---------- Given information ----------
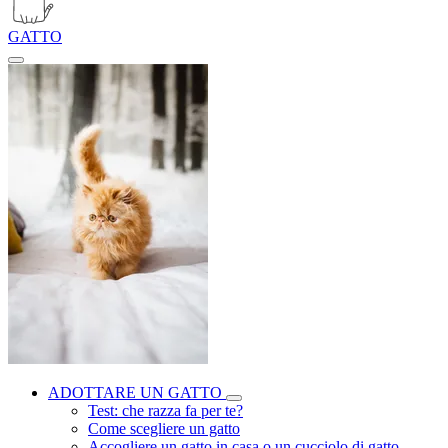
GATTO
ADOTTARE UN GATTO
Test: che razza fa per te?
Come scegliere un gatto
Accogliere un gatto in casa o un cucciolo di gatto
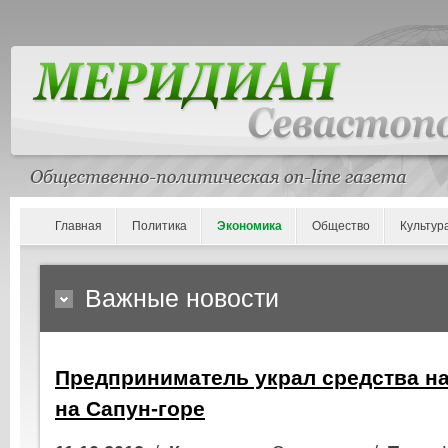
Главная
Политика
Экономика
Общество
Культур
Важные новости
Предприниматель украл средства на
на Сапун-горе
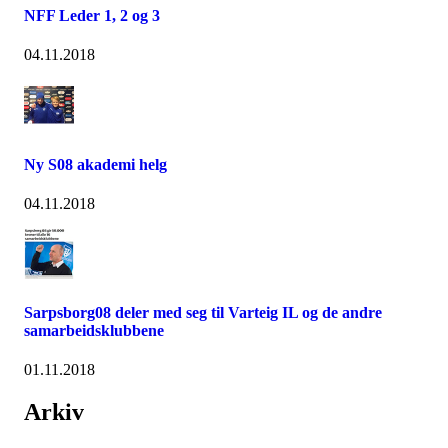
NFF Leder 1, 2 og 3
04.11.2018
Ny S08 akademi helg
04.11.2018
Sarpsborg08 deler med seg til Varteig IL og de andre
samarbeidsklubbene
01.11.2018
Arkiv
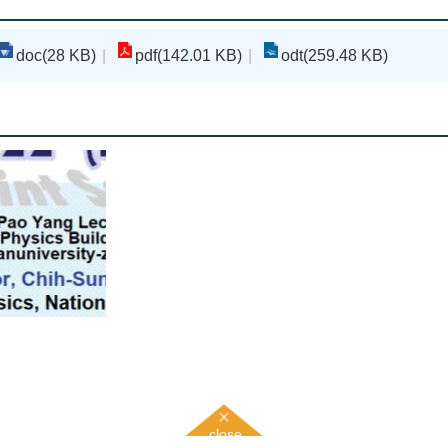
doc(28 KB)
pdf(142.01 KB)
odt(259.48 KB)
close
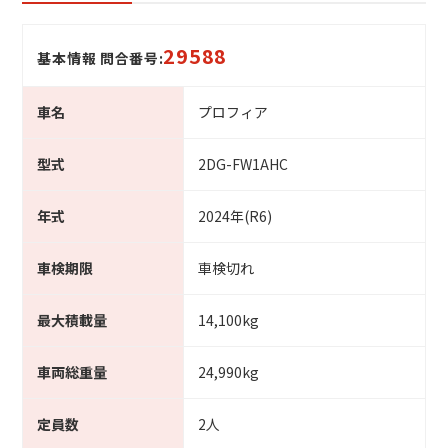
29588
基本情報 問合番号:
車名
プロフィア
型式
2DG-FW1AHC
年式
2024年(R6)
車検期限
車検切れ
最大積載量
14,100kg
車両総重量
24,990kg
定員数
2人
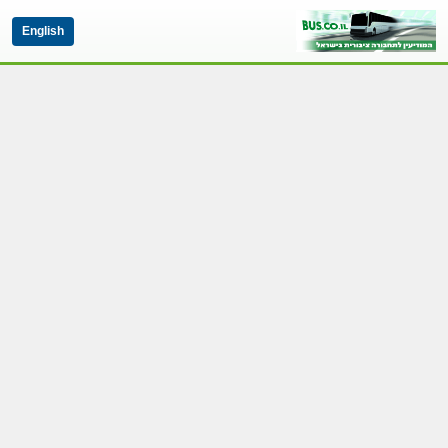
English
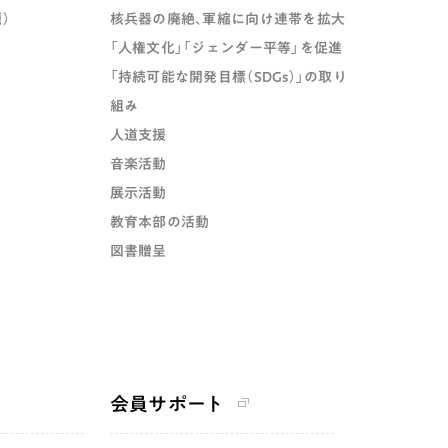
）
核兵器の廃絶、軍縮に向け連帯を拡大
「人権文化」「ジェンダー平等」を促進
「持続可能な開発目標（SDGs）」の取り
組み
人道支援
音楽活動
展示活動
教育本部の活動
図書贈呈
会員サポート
----------
Assignment. Reproduce every line of the material precisely, omitting its pictures.

Written answer.
GATTO
ADOTTARE UN GATTO
Test: che razza fa per te?
Come scegliere un gatto
Accogliere un gatto in casa o un cucciolo di gatto
Главная
Политика
Экономика
Общество
Культур
Важные новости
Предприниматель украл средства на
на Сапун-горе
NFF Leder 1, 2 og 3
04.11.2018
Ny S08 akademi helg
04.11.2018
Sarpsborg08 deler med seg til Varteig IL og de andre
samarbeidsklubbene
01.11.2018
Arkiv
doc(28 KB)
pdf(142.01 KB)
odt(259.48 KB)
close
29588
基本情報 問合番号:
車名
プロフィア
型式
2DG-FW1AHC
年式
2024年(R6)
車検期限
車検切れ
最大積載量
14,100kg
車両総重量
24,990kg
定員数
2人
English
）
核兵器の廃絶、軍縮に向け連帯を拡大
「人権文化」「ジェンダー平等」を促進
「持続可能な開発目標（SDGs）」の取り
組み
人道支援
音楽活動
展示活動
教育本部の活動
図書贈呈
会員サポート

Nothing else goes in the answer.